After lunch we head to Hang Luon bay that is an enclosed space for monkeys to live wild and free. Well that is wild and free with at least 500 tourists swinging by to say hello and throw mini bananas at you all day. We have the choice of paddling a sea kayak or taking a bamboo boat through a cave that opens into a safe haven for wild monkeys. At least 50 monkeys live here jumping and rock climbing better than the human rock climbers last week in Thailand. They even have ropes and platforms someone built for them. They are ready for the groups of tourists to throw them Bananas today but they give us enough fun as if they were starved. Justin is loving it as Asia has turned out to be monkey paradise teaming with all sorts of different monkeys in Nepal, India, Thailand and now Vietnam.

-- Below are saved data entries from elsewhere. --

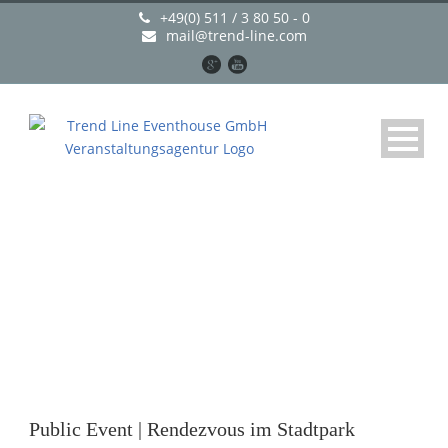
+49(0) 511 / 3 80 50 - 0
mail@trend-line.com
Public Event | Rendezvous
im Stadtpark
Public Event | Rendezvous im Stadtpark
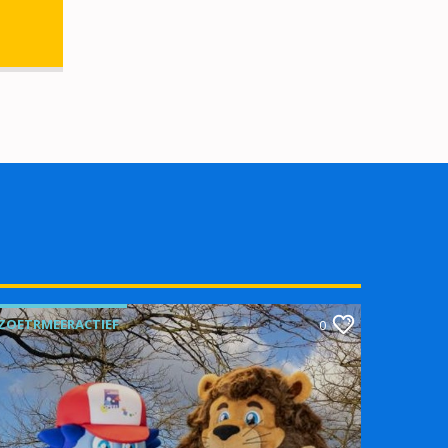
ZOETRMEERACTIEF
0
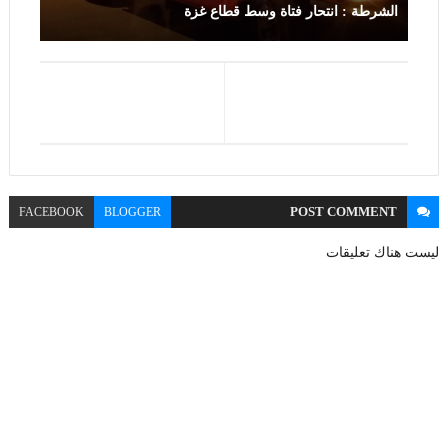
الشرطة : انتحار فتاة وسط قطاع غزة
POST
COMMENT
FACEBOOK
BLOGGER
ليست هناك تعليقات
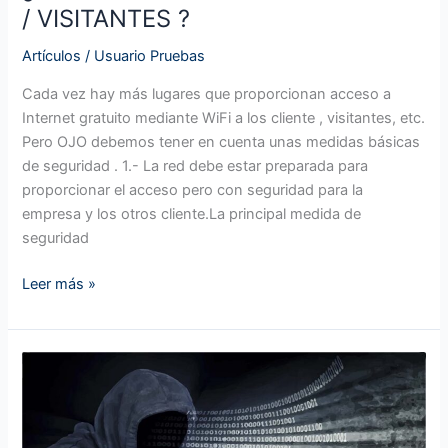
/ VISITANTES ?
Artículos
/
Usuario Pruebas
Cada vez hay más lugares que proporcionan acceso a
Internet gratuito mediante WiFi a los cliente , visitantes, etc.
Pero OJO debemos tener en cuenta unas medidas básicas
de seguridad . 1.- La red debe estar preparada para
proporcionar el acceso pero con seguridad para la
empresa y los otros cliente.La principal medida de
seguridad
Leer más »
LA
SEGURIDAD
INFORMÁTICA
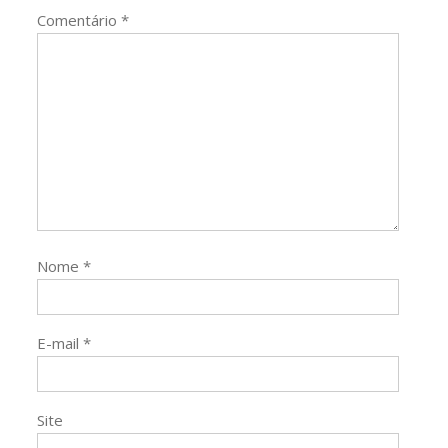
Comentário
*
Nome
*
E-mail
*
Site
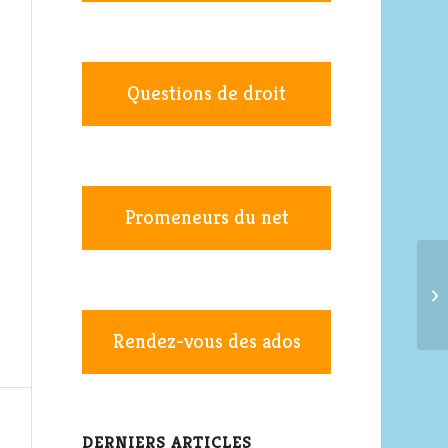
Questions de droit
Promeneurs du net
Rendez-vous des ados
DERNIERS ARTICLES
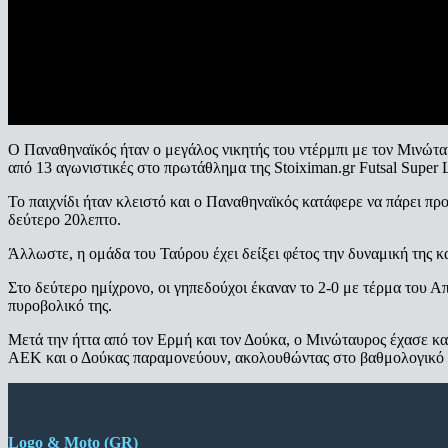
Ο Παναθηναϊκός ήταν ο μεγάλος νικητής του ντέρμπι με τον Μινώταυ
από 13 αγωνιστικές στο πρωτάθλημα της Stoiximan.gr Futsal Super
Το παιχνίδι ήταν κλειστό και ο Παναθηναϊκός κατάφερε να πάρει πρ
δεύτερο 20λεπτο.
Άλλωστε, η ομάδα του Ταύρου έχει δείξει φέτος την δυναμική της κα
Στο δεύτερο ημίχρονο, οι γηπεδούχοι έκαναν το 2-0 με τέρμα του Α
πυροβολικό της.
Μετά την ήττα από τον Ερμή και τον Δούκα, ο Μινώταυρος έχασε και
ΑΕΚ και ο Δούκας παραμονεύουν, ακολουθώντας στο βαθμολογικό 
Logo & Moto (GR)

The last stop of the excursion is Titop Island which has a beach and option for swimming. Kyle, Justin & Corey end up swimming and declare the water super-salty but it does help them float. After, we enjoy the boat ride back through the numerous islands to the original port. The islands remind us of Thailand but far outnumbering them with over 2,000 islands.
Back at the hotel, we enjoy pool and make our predictions for the Amazing Race. We go back to watch the rest of the episodes including the season finale upon which the team Kyle predicted wins. Off to bed and to get prepared for another country tomorrow.